Problem to solve: Note on the material below: return exactly the lines from the line that holds "Les F-16 turcs" through the line that holds "Preço promocional", and leave out each picture.

Data supplied:
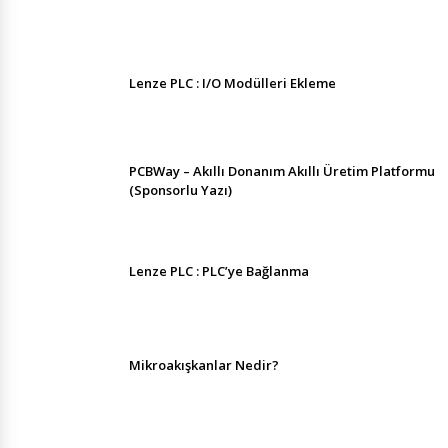
Lenze PLC : I/O Modülleri Ekleme
PCBWay – Akıllı Donanım Akıllı Üretim Platformu
(Sponsorlu Yazı)
Lenze PLC : PLC’ye Bağlanma
Mikroakışkanlar Nedir?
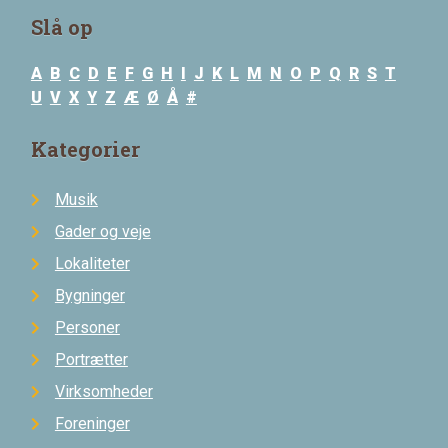
Slå op
A
B
C
D
E
F
G
H
I
J
K
L
M
N
O
P
Q
R
S
T
U
V
X
Y
Z
Æ
Ø
Å
#
Kategorier
Musik
Gader og veje
Lokaliteter
Bygninger
Personer
Portrætter
Virksomheder
Foreninger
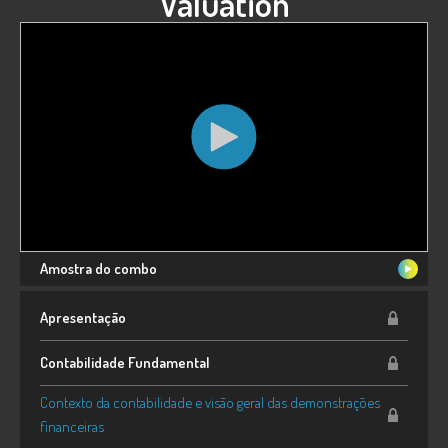
Valuation
Amostra do combo
Apresentação
Contabilidade Fundamental
Contexto da contabilidade e visão geral das demonstrações
financeiras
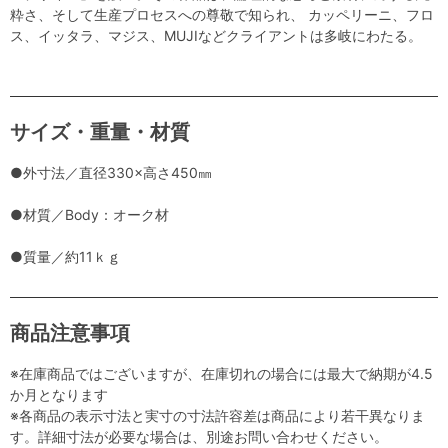
粋さ、そして生産プロセスへの尊敬で知られ、 カッペリーニ、フロ
ス、イッタラ、マジス、MUJIなどクライアントは多岐にわたる。
サイズ・重量・材質
●外寸法／直径330×高さ450㎜
●材質／Body：オーク材
●質量／約11ｋｇ
商品注意事項
※在庫商品ではございますが、在庫切れの場合には最大で納期が4.5
か月となります
※各商品の表示寸法と実寸の寸法許容差は商品により若干異なりま
す。詳細寸法が必要な場合は、別途お問い合わせください。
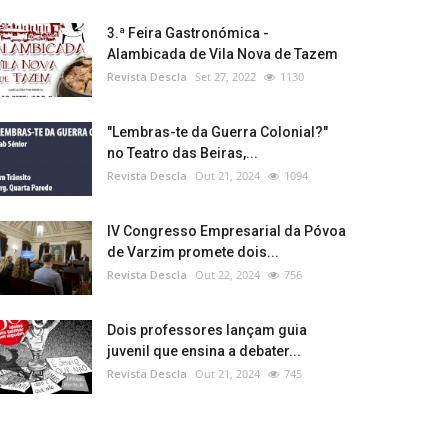
3.ª Feira Gastronómica -
Alambicada de Vila Nova de Tazem
Revista Descla
Set 27, 2022
1130
"Lembras-te da Guerra Colonial?"
no Teatro das Beiras,...
Revista Descla
Out 21, 2024
1094
IV Congresso Empresarial da Póvoa
de Varzim promete dois...
Revista Descla
Out 22, 2024
756
Dois professores lançam guia
juvenil que ensina a debater...
Revista Descla
Out 21, 2024
745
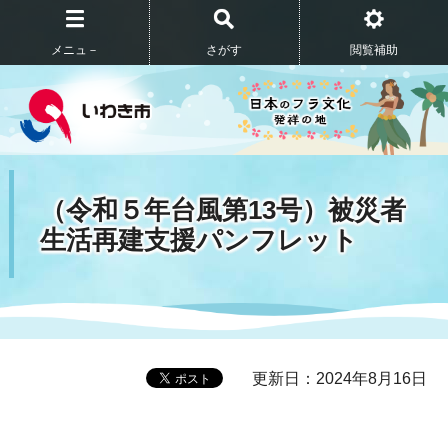
メニュ－
さがす
閲覧補助
（令和５年台風第13号）被災者
生活再建支援パンフレット
更新日：2024年8月16日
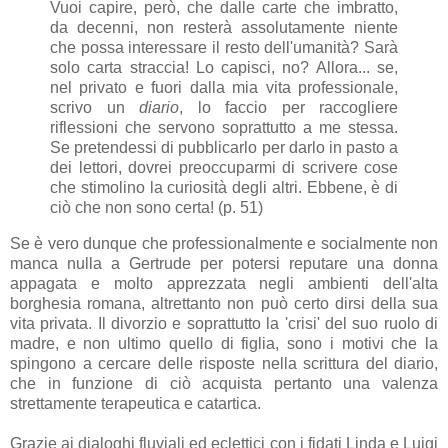
Vuoi capire, però, che dalle carte che imbratto,
da decenni, non resterà assolutamente niente
che possa interessare il resto dell'umanità? Sarà
solo carta straccia! Lo capisci, no? Allora... se,
nel privato e fuori dalla mia vita professionale,
scrivo un
diario
, lo faccio per raccogliere
riflessioni che servono soprattutto a me stessa.
Se pretendessi di pubblicarlo per darlo in pasto a
dei lettori, dovrei preoccuparmi di scrivere cose
che stimolino la curiosità degli altri. Ebbene, è di
ciò che non sono certa! (p. 51)
Se è vero dunque che professionalmente e socialmente non
manca nulla a Gertrude per potersi reputare una donna
appagata e molto apprezzata negli ambienti dell'alta
borghesia romana, altrettanto non può certo dirsi della sua
vita privata. Il divorzio e soprattutto la 'crisi' del suo ruolo di
madre, e non ultimo quello di figlia, sono i motivi che la
spingono a cercare delle risposte nella scrittura del diario,
che in funzione di ciò acquista pertanto una valenza
strettamente terapeutica e catartica.
Grazie ai dialoghi fluviali ed eclettici con i fidati Linda e Luigi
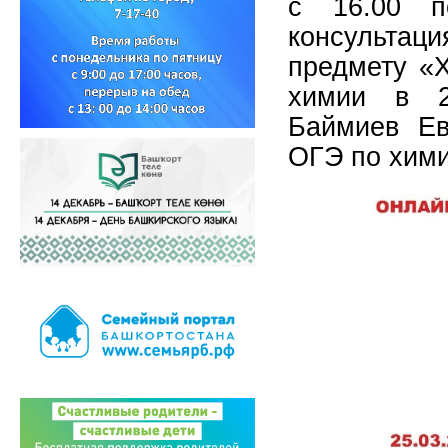
с 16.00 п
консультац
предмету «Х
химии в 2
Баймиев Ев
ОГЭ по хими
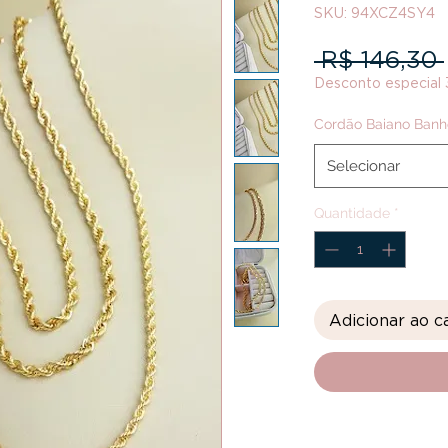
SKU: 94XCZ4SY4
 R$ 146,30 
Desconto especial
Cordão Baiano Banh
Selecionar
Quantidade
*
Adicionar ao c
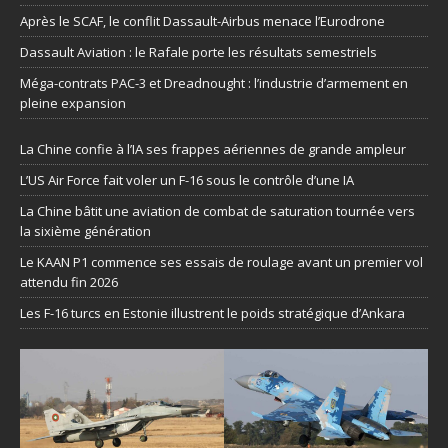
Après le SCAF, le conflit Dassault-Airbus menace l’Eurodrone
Dassault Aviation : le Rafale porte les résultats semestriels
Méga-contrats PAC-3 et Dreadnought : l’industrie d’armement en
pleine expansion
La Chine confie à l’IA ses frappes aériennes de grande ampleur
L’US Air Force fait voler un F-16 sous le contrôle d’une IA
La Chine bâtit une aviation de combat de saturation tournée vers
la sixième génération
Le KAAN P1 commence ses essais de roulage avant un premier vol
attendu fin 2026
Les F-16 turcs en Estonie illustrent le poids stratégique d’Ankara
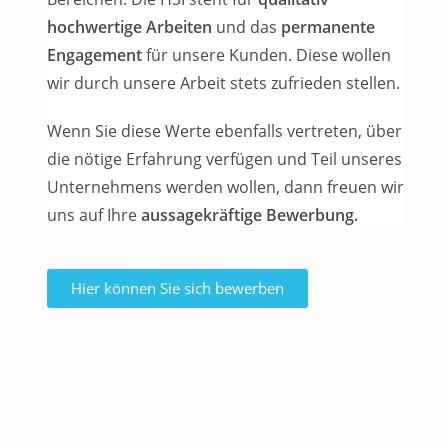
hochwertige Arbeiten
und das
permanente
Engagement
für unsere Kunden. Diese wollen
wir durch unsere Arbeit stets zufrieden stellen.
Wenn Sie diese Werte ebenfalls vertreten, über
die nötige Erfahrung verfügen und Teil unseres
Unternehmens werden wollen, dann freuen wir
uns auf Ihre
aussagekräftige Bewerbung.
Hier können Sie sich bewerben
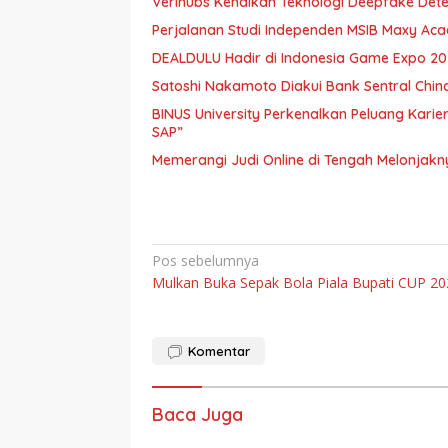
Verihubs Kenalkan Teknologi Deepfake Dete
Perjalanan Studi Independen MSIB Maxy Aca
DEALDULU Hadir di Indonesia Game Expo 2
Satoshi Nakamoto Diakui Bank Sentral Chi
BINUS University Perkenalkan Peluang Karier 
SAP”
Memerangi Judi Online di Tengah Melonjakny
Navigasi
Pos sebelumnya
Mulkan Buka Sepak Bola Piala Bupati CUP 20
pos
Komentar
Baca Juga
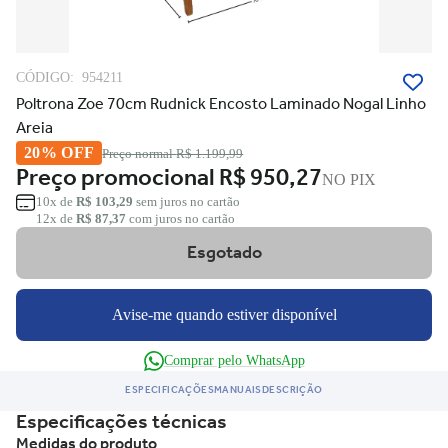
CÓDIGO:
954211
Poltrona Zoe 70cm Rudnick Encosto Laminado Nogal Linho
Areia
20% OFF
Preço normal
R$ 1.199,99
Preço promocional
R$ 950,27
NO PIX
10x de
R$ 103,29
sem juros no cartão
12x de
R$ 87,37
com juros no cartão
Esgotado
Avise-me quando estiver disponível
Comprar pelo WhatsApp
ESPECIFICAÇÕES
MANUAIS
DESCRIÇÃO
Especificações técnicas
Medidas do produto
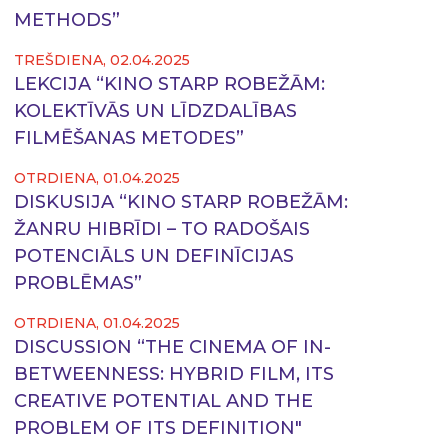
METHODS”
TREŠDIENA, 02.04.2025
LEKCIJA “KINO STARP ROBEŽĀM:
KOLEKTĪVĀS UN LĪDZDALĪBAS
FILMĒŠANAS METODES”
OTRDIENA, 01.04.2025
DISKUSIJA “KINO STARP ROBEŽĀM:
ŽANRU HIBRĪDI – TO RADOŠAIS
POTENCIĀLS UN DEFINĪCIJAS
PROBLĒMAS”
OTRDIENA, 01.04.2025
DISCUSSION “THE CINEMA OF IN-
BETWEENNESS: HYBRID FILM, ITS
CREATIVE POTENTIAL AND THE
PROBLEM OF ITS DEFINITION"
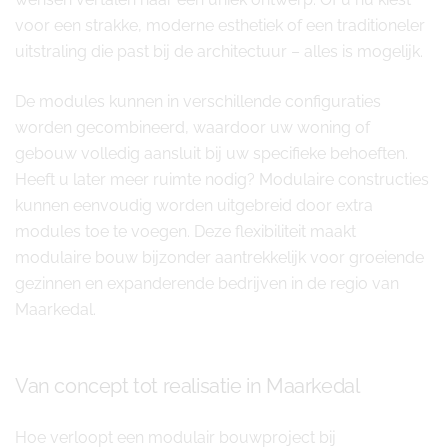
voor een strakke, moderne esthetiek of een traditioneler
uitstraling die past bij de architectuur – alles is mogelijk.
De modules kunnen in verschillende configuraties
worden gecombineerd, waardoor uw woning of
gebouw volledig aansluit bij uw specifieke behoeften.
Heeft u later meer ruimte nodig? Modulaire constructies
kunnen eenvoudig worden uitgebreid door extra
modules toe te voegen. Deze flexibiliteit maakt
modulaire bouw bijzonder aantrekkelijk voor groeiende
gezinnen en expanderende bedrijven in de regio van
Maarkedal.
Van concept tot realisatie in Maarkedal
Hoe verloopt een modulair bouwproject bij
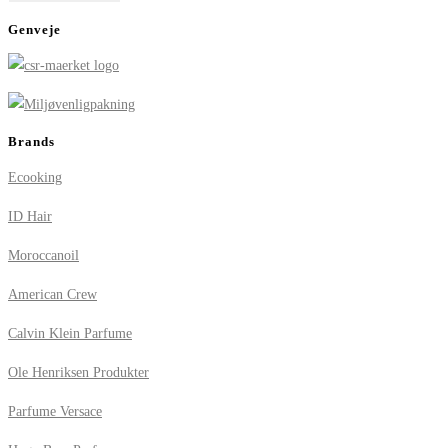
Genveje
Brands
Ecooking
ID Hair
Moroccanoil
American Crew
Calvin Klein Parfume
Ole Henriksen Produkter
Parfume Versace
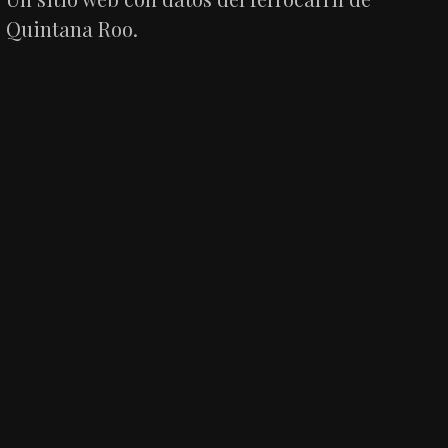
Quintana Roo.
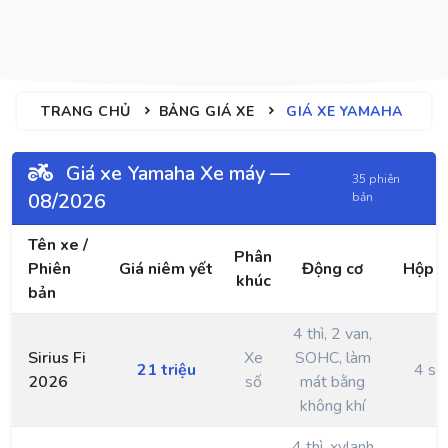
TRANG CHỦ
BẢNG GIÁ XE
GIÁ XE YAMAHA
Giá xe Yamaha Xe máy —
35 phiên
08/2026
bản
Tên xe /
Phân
Phiên
Giá niêm yết
Động cơ
Hộp s
khúc
bản
4 thì, 2 van,
Sirius Fi
Xe
SOHC, làm
21 triệu
4 số
2026
số
mát bằng
không khí
4 thì, xylanh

Response to the task:
Les F-16 turcs en Estonie illustrent le poids stratégique d’Ankara
hochwertige Arbeiten
und das
permanente
Engagement
für unsere Kunden. Diese wollen
wir durch unsere Arbeit stets zufrieden stellen.
Wenn Sie diese Werte ebenfalls vertreten, über
die nötige Erfahrung verfügen und Teil unseres
Unternehmens werden wollen, dann freuen wir
uns auf Ihre
aussagekräftige Bewerbung.
Hier können Sie sich bewerben
Verihubs Kenalkan Teknologi Deepfake Dete
Perjalanan Studi Independen MSIB Maxy Aca
DEALDULU Hadir di Indonesia Game Expo 2
Satoshi Nakamoto Diakui Bank Sentral Chi
BINUS University Perkenalkan Peluang Karier 
SAP”
Memerangi Judi Online di Tengah Melonjakny
Navigasi
Pos sebelumnya
Mulkan Buka Sepak Bola Piala Bupati CUP 20
pos
Komentar
Baca Juga
CÓDIGO:
954211
Poltrona Zoe 70cm Rudnick Encosto Laminado Nogal Linho
Areia
20% OFF
Preço normal
R$ 1.199,99
Preço promocional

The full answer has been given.